The peacefulness, openness and energy lure me in and make me feel a part of the society. The thousands of years of history and proliferation of art in both fantastic monumental buildings and ordinary house windows or transportation trucks is endearing

Maybe the fanciest room I saw in India within the Mehrangarh Fort in Jodhpur, Rajasthan.

A common semi-truck decked out with style

Yet, it has its own challenges like regulations that make it hard impossible to use foreign credit cards online or in person when nearly everything is online. Trains and busses seem to have an obligation to be two hours minimum late and up to 24 hours. People start negotiation for things at 10x the actual local price making it impossible to know what I should be paying. It takes practice to essentially offer to pay $5 when someone says something costs $500. It can be impossible to get privacy outside and sometimes even inside a hotel room. Finally, the constant horn noise both near and far from my ears and commotion (some would say chaos) can be unrelenting and get very tiring.

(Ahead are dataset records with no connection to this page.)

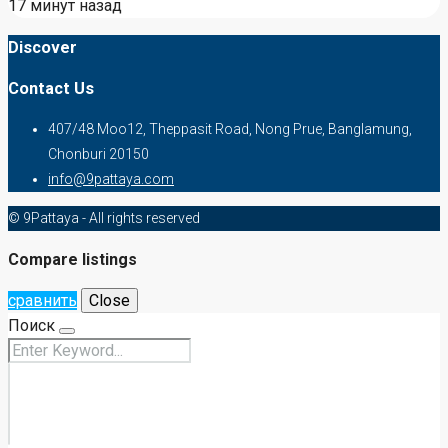
17 минут назад
Discover
Contact Us
407/48 Moo12, Theppasit Road, Nong Prue, Banglamung,
Chonburi 20150
info@9pattaya.com
© 9Pattaya - All rights reserved
Compare listings
сравнить
Close
Поиск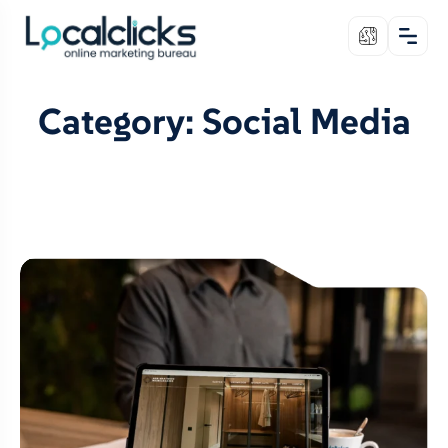
Category: Social Media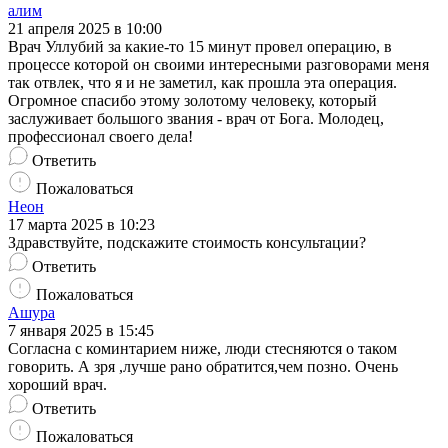
алим
21 апреля 2025 в 10:00
Врач Уллубий за какие-то 15 минут провел операцию, в
процессе которой он своими интересными разговорами меня
так отвлек, что я и не заметил, как прошла эта операция.
Огромное спасибо этому золотому человеку, который
заслуживает большого звания - врач от Бога. Молодец,
профессионал своего дела!
Ответить
Пожаловаться
Неон
17 марта 2025 в 10:23
Здравствуйте, подскажите стоимость консультации?
Ответить
Пожаловаться
Ашура
7 января 2025 в 15:45
Согласна с коминтарием ниже, люди стесняются о таком
говорить. А зря ,лучше рано обратится,чем позно. Очень
хороший врач.
Ответить
Пожаловаться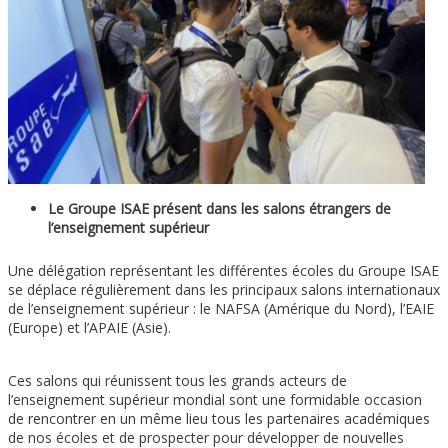
Le Groupe ISAE présent dans les salons étrangers de
l’enseignement supérieur
Une délégation représentant les différentes écoles du Groupe ISAE
se déplace régulièrement dans les principaux salons internationaux
de l’enseignement supérieur : le NAFSA (Amérique du Nord), l’EAIE
(Europe) et l’APAIE (Asie).
Ces salons qui réunissent tous les grands acteurs de
l’enseignement supérieur mondial sont une formidable occasion
de rencontrer en un même lieu tous les partenaires académiques
de nos écoles et de prospecter pour développer de nouvelles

Trying to avoid getting hit by cars crossing six lanes of traffic in extremely poor visibility on a cold night in Amritsar

For every reason India is hard, it seems to redeem itself in the same moment. This is the reason you talk to people who plan on staying six months and now have been here 14. I was only planning to stay four weeks and ended up staying six while considering extending much longer. Part of the reason is that in a country as large as the United States each Indian provence has its own completely unique language, style, attractions and interests. Another part is how affordable the country is. Getting ripped off really bad probably only means paying $5 USD instead of $2 USD.

More than just being a lookie-lou tourist taking selfies in front of the Taj Mahal (although I did that), I learned a lot from how people treat each other, their environment and their religion. I am definitely better for this experience in many more ways than my improved ability to read an Indian menu. I hope to take the best I’ve seen here and bring it with me as I leave and continue so when I return. Good night India, good night.